**Work to complete**
Report back each line of the data that contains the word "vertical".

**Provided data**
<<<<

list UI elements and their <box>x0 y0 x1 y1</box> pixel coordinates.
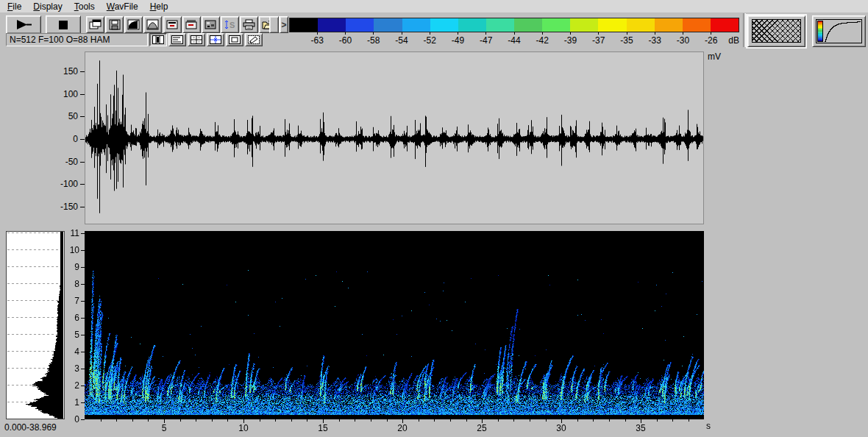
waveform-ytick-label: -50 <box>50 157 78 167</box>
average-spectrum-display <box>6 231 65 419</box>
dither-display-button[interactable] <box>202 16 220 33</box>
spectrogram-xtick-label: 10 <box>235 423 252 433</box>
waveform-ytick <box>80 184 85 185</box>
spectrogram-xtick <box>291 419 292 422</box>
waveform-ytick-label: -100 <box>50 179 78 189</box>
colorbar-segment-13 <box>655 18 683 32</box>
colorbar-segment-7 <box>486 18 514 32</box>
spectrogram-xtick <box>546 419 547 422</box>
quad-grid-icon <box>191 35 202 44</box>
vertical-split-view-button[interactable] <box>149 33 167 46</box>
capture-window-button[interactable] <box>86 16 104 33</box>
colorbar-segment-5 <box>430 18 458 32</box>
colorbar-tick <box>373 32 374 35</box>
colorbar-segment-12 <box>627 18 655 32</box>
spectrogram-ytick <box>81 352 85 352</box>
spectrogram-xtick <box>419 419 419 422</box>
dither-display-icon <box>204 19 217 30</box>
line-list-view-button[interactable] <box>168 33 186 46</box>
menu-display[interactable]: Display <box>27 1 68 13</box>
colorbar-tick <box>542 32 543 35</box>
colorbar-label: -60 <box>334 35 357 46</box>
colorbar-tick <box>317 32 318 35</box>
spectrogram-xtick <box>672 419 673 422</box>
waveform-ytick <box>80 116 85 117</box>
colorbar-segment-9 <box>542 18 570 32</box>
capture-window-icon <box>89 19 102 30</box>
colorbar-segment-11 <box>598 18 626 32</box>
colorbar-label: -35 <box>615 35 638 46</box>
colorbar-label: -44 <box>502 35 526 46</box>
spectrogram-xtick <box>132 419 133 422</box>
quad-grid-view-button[interactable] <box>188 33 205 46</box>
spectrogram-ytick <box>81 318 85 319</box>
spectrogram-ytick-label: 8 <box>60 279 79 289</box>
spectrogram-xtick-label: 30 <box>552 423 570 433</box>
crosshatch-pattern-icon <box>752 19 801 43</box>
spectrogram-ytick <box>81 233 85 234</box>
spectrogram-xtick <box>212 419 213 422</box>
spectrogram-xtick <box>530 419 530 422</box>
fft-settings-text: N=512 F=100 O=88 HAM <box>10 35 110 45</box>
prev-button2[interactable] <box>269 16 279 33</box>
spectrogram-xtick <box>625 419 626 422</box>
save-button[interactable] <box>105 16 124 33</box>
scan-display-button[interactable] <box>163 16 182 33</box>
sample-rate-button[interactable]: S <box>221 16 239 33</box>
waveform-ytick-label: 0 <box>50 134 78 144</box>
toolbar-separator <box>743 13 746 47</box>
spectrogram-ytick <box>81 369 85 369</box>
spectrogram-xtick <box>434 419 435 422</box>
colorbar-tick <box>711 32 711 35</box>
time-range-label: 0.000-38.969 <box>4 422 57 433</box>
gain-curve-icon <box>127 19 140 30</box>
menu-tools[interactable]: Tools <box>68 1 101 13</box>
spectrogram-app-window: File Display Tools WavFile Help <box>0 0 868 437</box>
colorbar-label: -30 <box>672 35 695 46</box>
inset-box-icon <box>229 35 241 44</box>
play-button[interactable] <box>6 15 41 34</box>
colorbar-tick <box>485 32 486 35</box>
spectrogram-ytick <box>81 386 85 386</box>
spectrogram-xtick <box>593 419 594 422</box>
scan-display-icon <box>166 19 179 30</box>
colorbar: -63-60-58-54-52-49-47-44-42-39-37-35-33-… <box>289 18 739 46</box>
menu-wavfile[interactable]: WavFile <box>101 1 144 13</box>
gain-curve-button[interactable] <box>124 16 143 33</box>
colorbar-segment-4 <box>402 18 430 32</box>
waveform-ytick-label: 100 <box>50 89 78 99</box>
menu-file[interactable]: File <box>1 1 27 13</box>
palette-pattern-panel[interactable] <box>747 15 805 47</box>
comb-spectrum-button[interactable] <box>182 16 201 33</box>
colorbar-label: -52 <box>418 35 441 46</box>
svg-text:S: S <box>230 21 235 29</box>
vertical-split-icon <box>152 35 164 44</box>
menu-help[interactable]: Help <box>144 1 174 13</box>
stop-icon <box>58 20 68 30</box>
spectrogram-xtick <box>466 419 467 422</box>
colorbar-segment-10 <box>570 18 598 32</box>
spectrogram-display[interactable] <box>85 231 704 419</box>
colorbar-label: -63 <box>305 35 329 46</box>
transfer-curve-panel[interactable] <box>812 15 866 47</box>
waveform-display[interactable] <box>85 51 704 224</box>
menu-bar: File Display Tools WavFile Help <box>0 0 868 13</box>
spectrogram-ytick <box>81 402 85 403</box>
spectrogram-xtick <box>275 419 276 422</box>
print-button[interactable] <box>240 16 258 33</box>
spectrogram-ytick-label: 6 <box>60 313 79 323</box>
stop-button[interactable] <box>46 15 81 34</box>
waveform-ytick-label: -150 <box>50 202 78 212</box>
window-function-button[interactable] <box>143 16 162 33</box>
spectrogram-ytick <box>81 284 85 285</box>
next-button[interactable]: > <box>280 16 288 33</box>
colorbar-segment-3 <box>374 18 402 32</box>
colorbar-gradient <box>289 18 739 32</box>
colorbar-label: -26 <box>700 35 723 46</box>
colorbar-tick <box>345 32 346 35</box>
quad-grid-cross-view-button[interactable] <box>207 33 224 46</box>
inset-box-view-button[interactable] <box>226 33 243 46</box>
spectrogram-xtick <box>180 419 181 422</box>
spectrogram-xtick <box>609 419 610 422</box>
edit-scales-button[interactable] <box>245 33 263 46</box>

>>>>

**Written solution**
vertical-split-view-button[interactable] <box>149 33 167 46</box>
vertical-split-icon <box>152 35 164 44</box>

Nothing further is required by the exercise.